ACTION ITEM:
Type each record below again, with the same words.

Extracted page text data
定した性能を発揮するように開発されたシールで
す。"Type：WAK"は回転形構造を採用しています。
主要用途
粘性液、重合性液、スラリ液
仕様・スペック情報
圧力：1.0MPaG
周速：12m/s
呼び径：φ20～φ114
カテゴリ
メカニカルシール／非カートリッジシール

SOLUTION TO THIS PROBLEM:
定した性能を発揮するように開発されたシールで
す。"Type：WAK"は回転形構造を採用しています。
主要用途
粘性液、重合性液、スラリ液
仕様・スペック情報
圧力：1.0MPaG
周速：12m/s
呼び径：φ20～φ114
カテゴリ
メカニカルシール／非カートリッジシール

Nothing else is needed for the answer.